The attack is delivered over the network via a malicious web page or email link. The attacker crafts an HTML form or fetch() call targeting the MLflow Signup endpoint. When the victim loads the page, the browser issues the request to the MLflow server. The server creates the account because no CSRF defenses are enforced.

python
# Patch context from mlflow/__init__.py
# Source: https://github.com/mlflow/mlflow/commit/ecfa61cb43d3303589f3b5834fd95991c9706628
     get_current_active_span,
     get_last_active_trace,
     get_trace,
+    log_trace,
     search_traces,
     start_span,
     trace,

Source: MLflow GitHub Commit ecfa61c

Detection Methods for CVE-2025-1473

Indicators of Compromise

  • Unexpected new accounts in the MLflow user database, particularly with anomalous usernames or email addresses
  • HTTP POST requests to /signup with Referer or Origin headers pointing to unknown external domains
  • Spikes in account creation activity outside normal onboarding patterns
  • Sessions from newly created accounts immediately accessing sensitive model registries or experiments

Detection Strategies

  • Review MLflow access logs for /signup requests where the Origin header does not match the MLflow server hostname
  • Correlate account creation events with referrer URLs to identify cross-origin submissions
  • Implement alerting on bulk account creation from a single source IP or within short time windows

Monitoring Recommendations

  • Forward MLflow web server access logs to a centralized SIEM for retention and correlation
  • Track changes to the MLflow user store, including timestamps and source IPs for each new account
  • Monitor downstream actions performed by recently created accounts, including model registrations and artifact downloads

How to Mitigate CVE-2025-1473

Immediate Actions Required

  • Upgrade MLflow to a version later than 2.20.1 that includes the fix from commit ecfa61c
  • Audit all existing user accounts and disable any created during the vulnerable window without authorization
  • Restrict access to the MLflow tracking server to trusted networks until the patch is applied

Patch Information

The maintainers addressed the vulnerability in commit ecfa61cb43d3303589f3b5834fd95991c9706628. Operators should upgrade to a release that includes this commit.
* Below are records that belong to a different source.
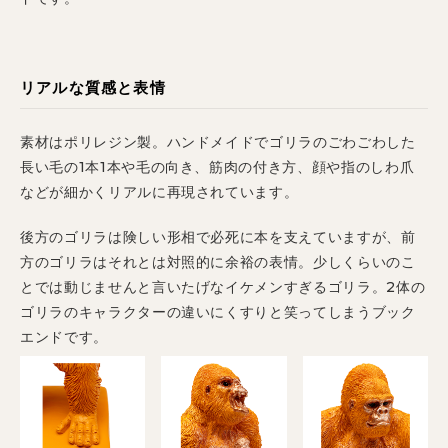
リアルな質感と表情
素材はポリレジン製。ハンドメイドでゴリラのごわごわした
長い毛の1本1本や毛の向き、筋肉の付き方、顔や指のしわ爪
などが細かくリアルに再現されています。
後方のゴリラは険しい形相で必死に本を支えていますが、前
方のゴリラはそれとは対照的に余裕の表情。少しくらいのこ
とでは動じませんと言いたげなイケメンすぎるゴリラ。2体の
ゴリラのキャラクターの違いにくすりと笑ってしまうブック
エンドです。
Reference the MLflow GitHub Commit and the Huntr Bug Bounty Report for full remediation details.

Workarounds

  • Disable the Signup feature if open account registration is not required
  • Place the MLflow tracking server behind a reverse proxy that enforces Origin and Referer header validation
  • Require multi-factor authentication for any administrative account on the MLflow server
  • Apply network-level access controls such as VPN or IP allowlists to restrict who can reach the Signup endpoint
bash
# Example reverse proxy rule to block cross-origin signup requests (nginx)
location /signup {
    if ($http_origin !~ "^https://mlflow\.internal\.example\.com$") {
        return 403;
    }
    proxy_pass http://mlflow_backend;
}

Disclaimer: This content was generated using AI. While we strive for accuracy, please verify critical information with official sources.